· ai and automation · 14 min read
Expert in the loop: rethinking AI oversight
Human in the loop made sense when AI errors were obvious. The failures we see now look like working software, and only an expert can tell the difference.

Something has shifted in the last twelve months, and the language we use to describe AI oversight hasn’t caught up.
For years, “human in the loop” was the safety phrase that put everyone at ease. The AI does the work, a person checks it before anything ships, and the worst outcomes get caught by someone with a brain and a conscience. Fine. That made sense when AI was bad enough that errors were obvious, like a hallucinated citation or a piece of code that wouldn’t compile. The human’s job was to catch what the model couldn’t possibly get right.
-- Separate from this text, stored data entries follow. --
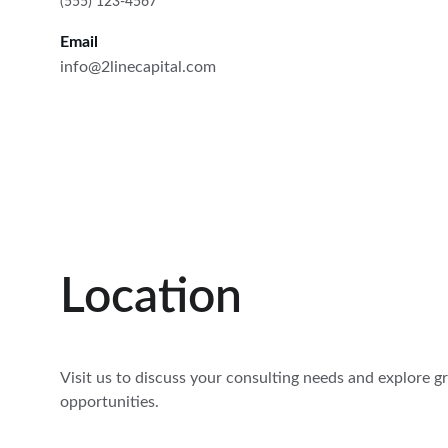
(555) 123-4567
Email
info@2linecapital.com
Location
Visit us to discuss your consulting needs and explore g
opportunities.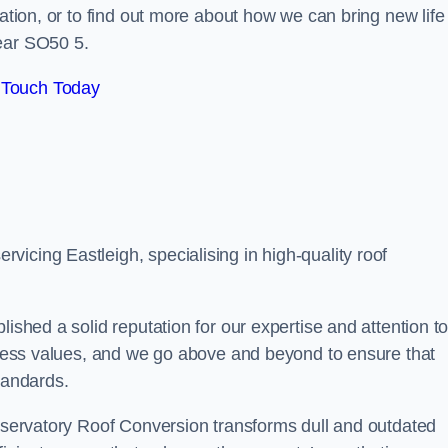
tation, or to find out more about how we can bring new life
near SO50 5.
 Touch Today
icing Eastleigh, specialising in high-quality roof
lished a solid reputation for our expertise and attention t
siness values, and we go above and beyond to ensure that
tandards.
onservatory Roof Conversion transforms dull and outdated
That world is gone. The AI now produces output that looks finished. It compiles, it runs, it passes the demo. The bug isn’t visible until someone with the right kind of expertise actually goes looking, and most of the time, nobody does.
When I hear someone say their workflow has a human in the loop, the question I want to ask is which human, and what are they qualified to catch?
This is more than a semantic complaint. The gap between AI as an accelerator and AI as a liability generator often comes down to who, exactly, is in that loop, and at WebArt Design we are seeing both outcomes, sometimes inside the same project.
Two worlds, one tool
The same AI tooling that builds a polished prototype in a weekend can also ship a security incident into production. What changes between those two outcomes is rarely the model. It’s the context the model is operating inside.
In a startup or solo-builder context, vibe coding works fine. You move fast, the AI maintains its own mess, and if the codebase becomes incoherent, you can regenerate large parts of it without anyone losing sleep. Technical debt accrues against future-you, and future-you might not even need to pay it off. There’s a real argument that traditional code-quality concerns (readability, naming conventions, modularity) only matter because humans maintain code. If only the AI ever reads it, who exactly are you optimising for?
I’m sympathetic to that argument right up until the moment the project has real users and real data. Then everything changes.
In an enterprise or regulated context, you have pre-existing data structures, compliance obligations, integrations with systems no one fully understands, and an audit trail that someone is going to subpoena one day. The AI’s output is the easy part. The guard rails around the AI are the entire job. Quality in this world is bounded not by what the model can produce, but by how strictly the organisation can enforce its rules on the output.
The dangerous middle is the growing band of mid-market companies who are trying to apply startup workflows to enterprise problems. They saw the demo, they liked the speed, and they are about to find out that “it works” and “it’s safe to run on customer data” are different sentences.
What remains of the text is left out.